From: | Tom Lane <tgl(at)sss(dot)pgh(dot)pa(dot)us> |
---|---|
To: | "Pete St(dot) Onge" <pete(at)seul(dot)org> |
Cc: | pgsql-hackers(at)postgresql(dot)org |
Subject: | Re: Hosed PostGreSQL Installation |
Date: | 2002-09-21 15:13:44 |
Message-ID: | 8533.1032621224@sss.pgh.pa.us |
Views: | Raw Message | Whole Thread | Download mbox | Resend email |
Thread: | |
Lists: | pgsql-hackers |
"Pete St.
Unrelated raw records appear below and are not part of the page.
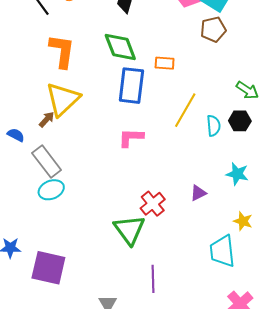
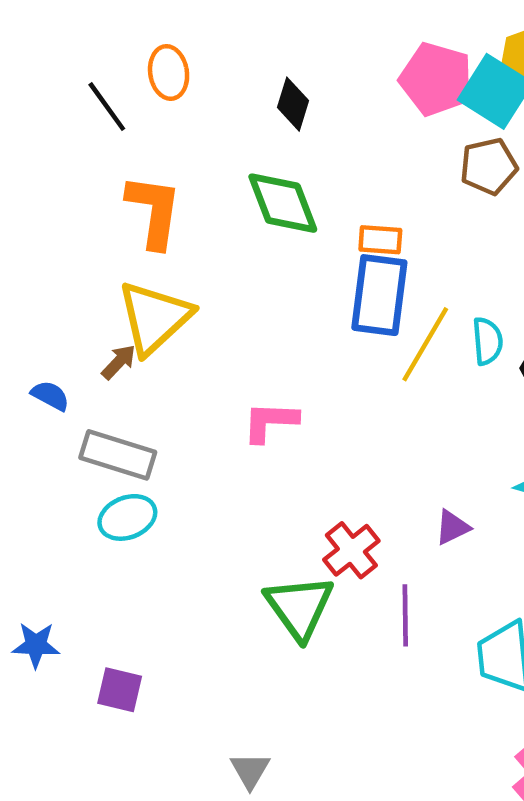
blue rectangle: (131, 86) -> (379, 295), moved
cyan semicircle: (214, 126) -> (487, 341), moved
pink L-shape: (131, 138) -> (270, 422), moved
gray rectangle: (47, 162) -> (118, 455), turned -36
purple square: (48, 268) -> (120, 690), size x0.6
purple line: (153, 279) -> (405, 615), moved

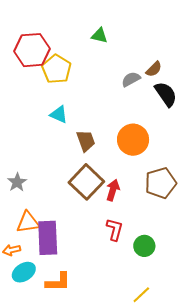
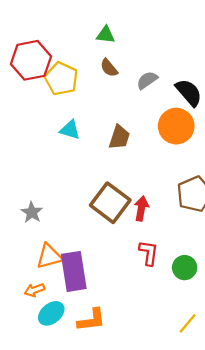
brown semicircle: (154, 69) -> (109, 68), moved, turned 102
orange circle: (133, 140) -> (176, 126), moved
brown trapezoid: (86, 141) -> (119, 137), moved, turned 45

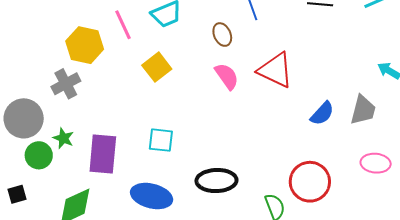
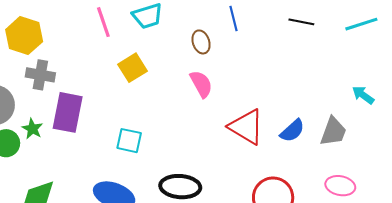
yellow hexagon: (85, 45) -> (24, 36), moved
red triangle: (275, 70) -> (246, 127), moved
gray cross: (66, 84) -> (40, 75), turned 32
purple rectangle: (103, 154) -> (68, 112), moved

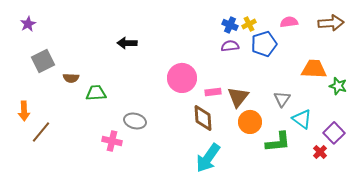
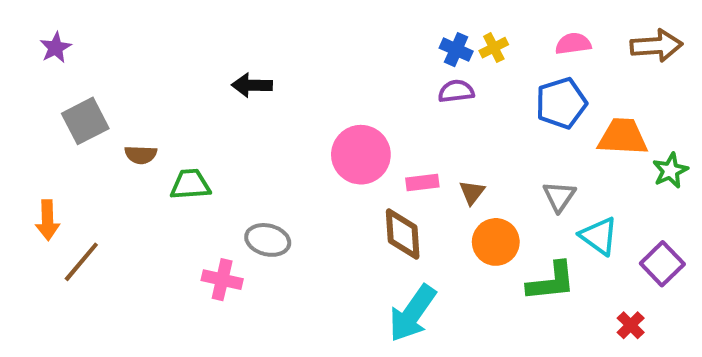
blue pentagon: (264, 44) -> (561, 103), moved
green star: (338, 86) -> (670, 171), turned 30
brown triangle: (238, 97) -> (472, 192), size x0.6
red cross: (320, 152) -> (631, 325), moved

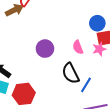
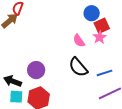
purple circle: (45, 49) -> (36, 70), moved
blue line: (86, 85) -> (105, 73), moved, turned 56

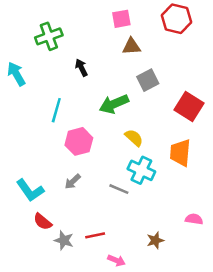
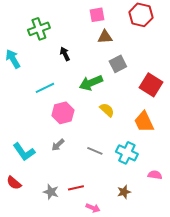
cyan line: (56, 110) -> (45, 88), turned 48
orange trapezoid: (180, 153) -> (144, 122), turned -30
cyan cross: (141, 170) -> (127, 153), moved
red semicircle: (43, 222) -> (14, 183), moved

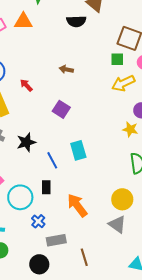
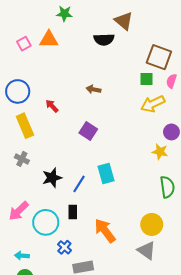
black star: (26, 142) -> (52, 178), moved
blue line: (52, 160) -> (79, 184), turned 60

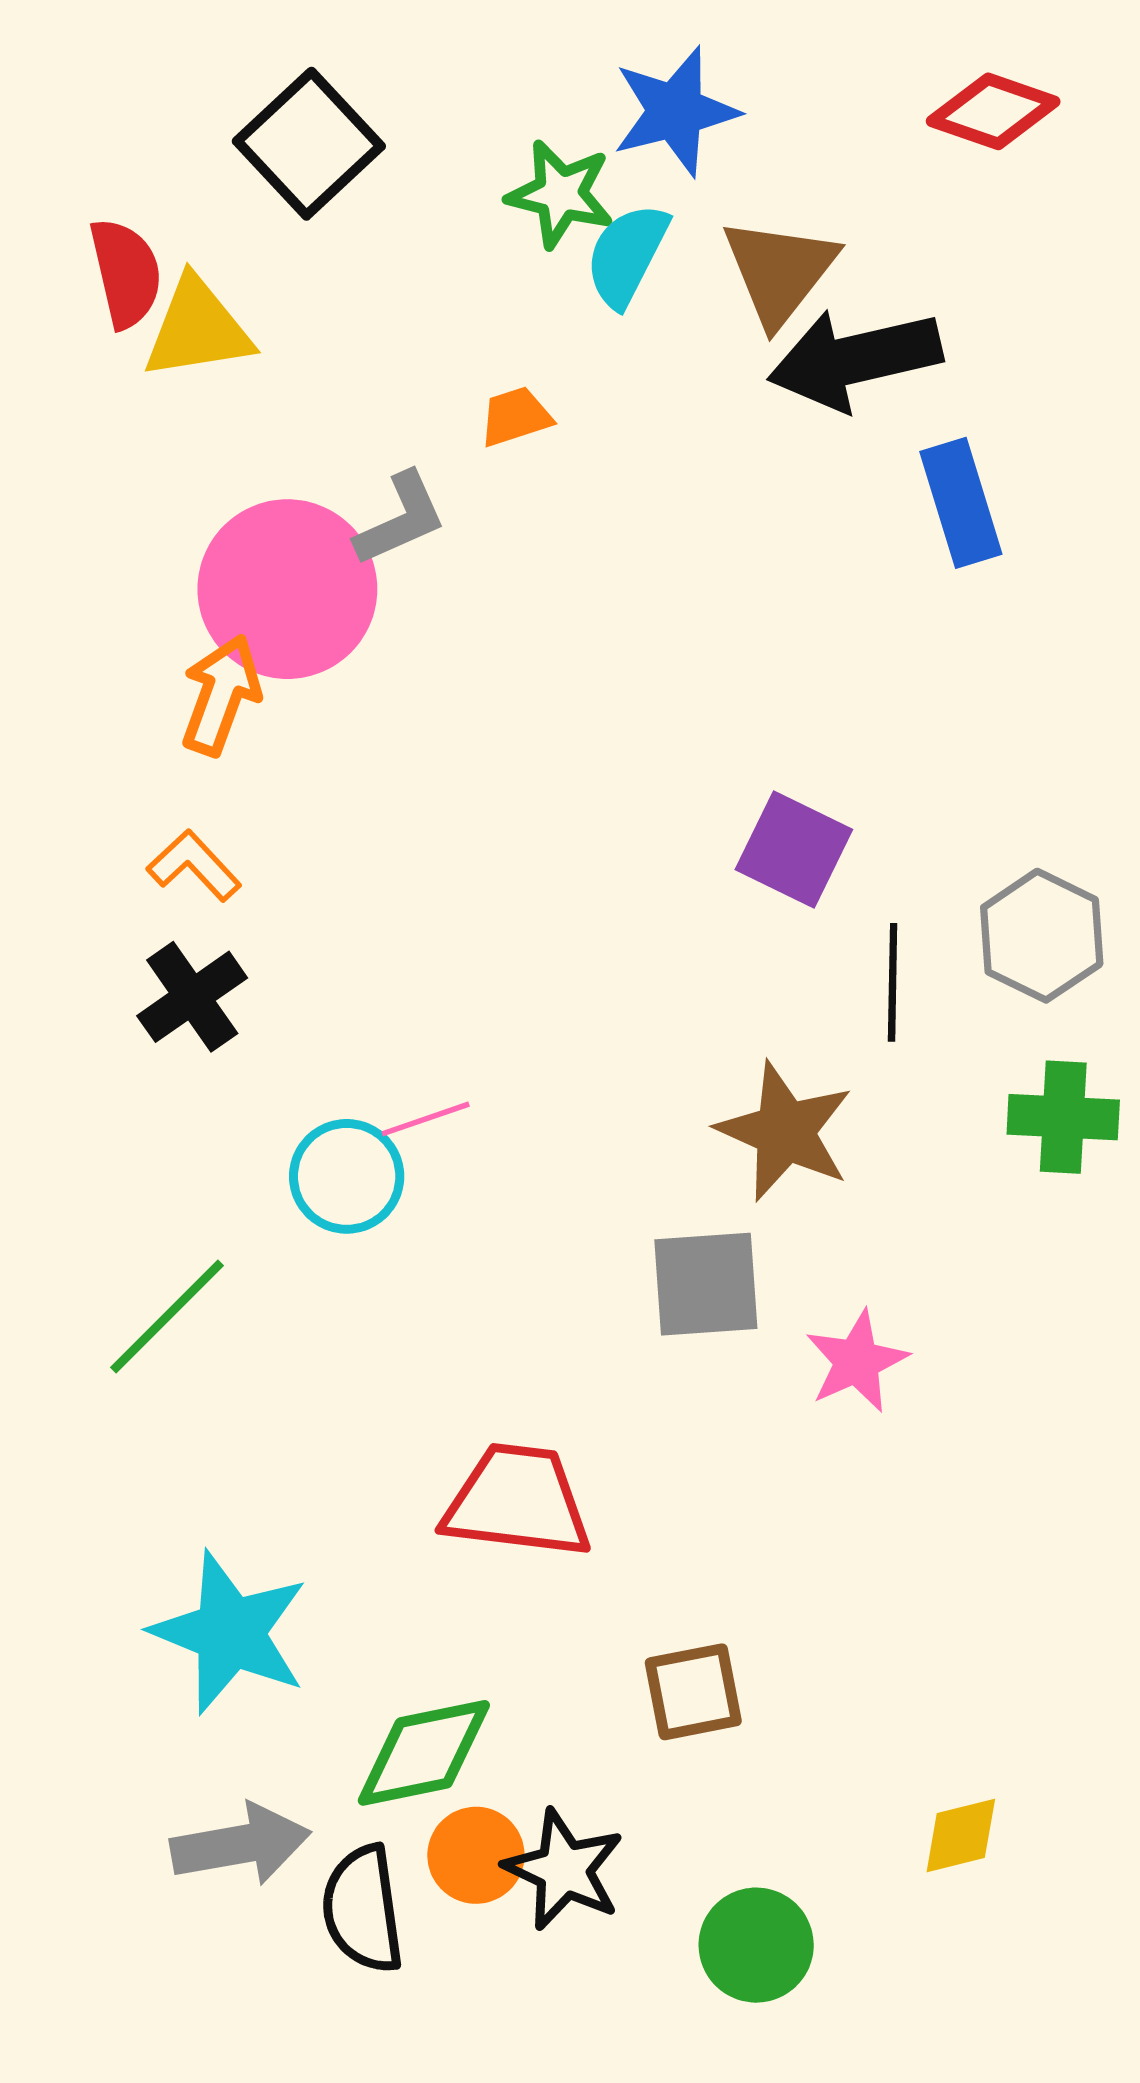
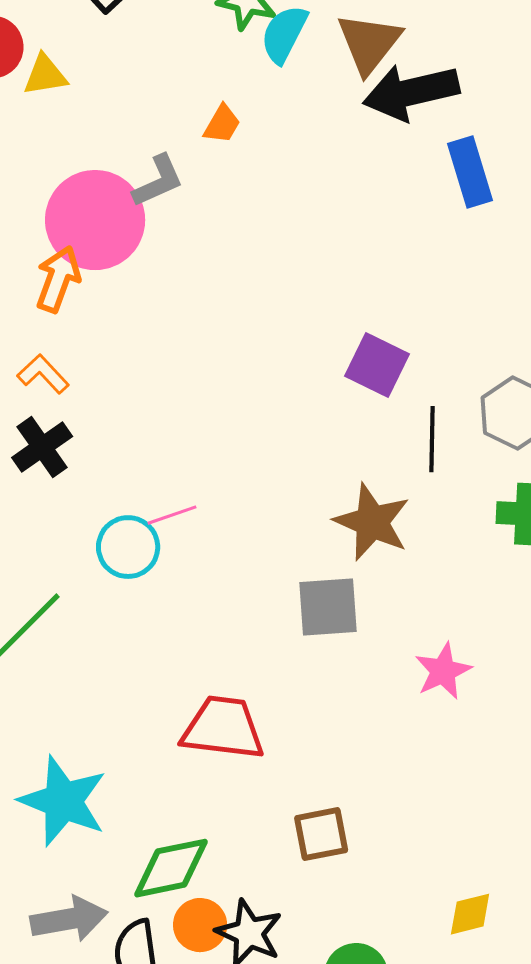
yellow triangle: (198, 329) -> (45, 75), size x0.7
orange trapezoid: (515, 417) -> (222, 124), turned 138
pink star: (857, 1361) -> (443, 671), moved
Onge" <pete(at)seul(dot)org> writes:
> As a result of some disk errors on another drive, an admin in our group
> brought down the server hosting our pgsql databases with a kill -KILL
> after having gone to runlevel 1 and finding the postmaster process still
> running. No surprise, our installation was hosed in the process.
That should not have been a catastrophic mistake in any version >= 7.1.
I suspect you had disk problems or other problems.
> Klamath suggested that I run pg_controldata:
> ...
> Latest checkpoint's StartUpID: 21
> Latest checkpoint's NextXID: 615
> Latest checkpoint's NextOID: 18720
These numbers are suspiciously small for an installation that's been
in production awhile. I suspect you have not told us the whole story;
in particular I suspect you already tried "pg_resetxlog -f", which was
probably not a good idea.
> If I look into the pg_xlog directory, I see this:
> -rw------- 1 postgres postgres 16777216 Sep 20 23:13 0000000000000002
> -rw------- 1 postgres postgres 16777216 Sep 19 22:09 000000020000007E
Yeah, your xlog positions should be a great deal higher than they are,
if segment 2/7E was previously in use.
It is likely that you can recover (with some uncertainty about integrity
of recent transactions) if you proceed as follows:
1. Get contrib/pg_resetxlog/pg_resetxlog.c from the 7.2.2 release (you
can't use 7.1's pg_resetxlog because it doesn't offer the switches
you'll need). Compile it *against your 7.1 headers*. It should compile
except you'll have to remove this change:
***************
*** 853,858 ****
--- 394,403 ----
page->xlp_magic = XLOG_PAGE_MAGIC;
page->xlp_info = 0;
page->xlp_sui = ControlFile.checkPointCopy.ThisStartUpID;
+ page->xlp_pageaddr.xlogid =
+ ControlFile.checkPointCopy.redo.xlogid;
+ page->xlp_pageaddr.xrecoff =
+ ControlFile.checkPointCopy.redo.xrecoff - SizeOfXLogPHD;
record = (XLogRecord *) ((char *) page + SizeOfXLogPHD);
record->xl_prev.xlogid = 0;
record->xl_prev.xrecoff = 0;
Test it using its -n switch to make sure it reports sane values.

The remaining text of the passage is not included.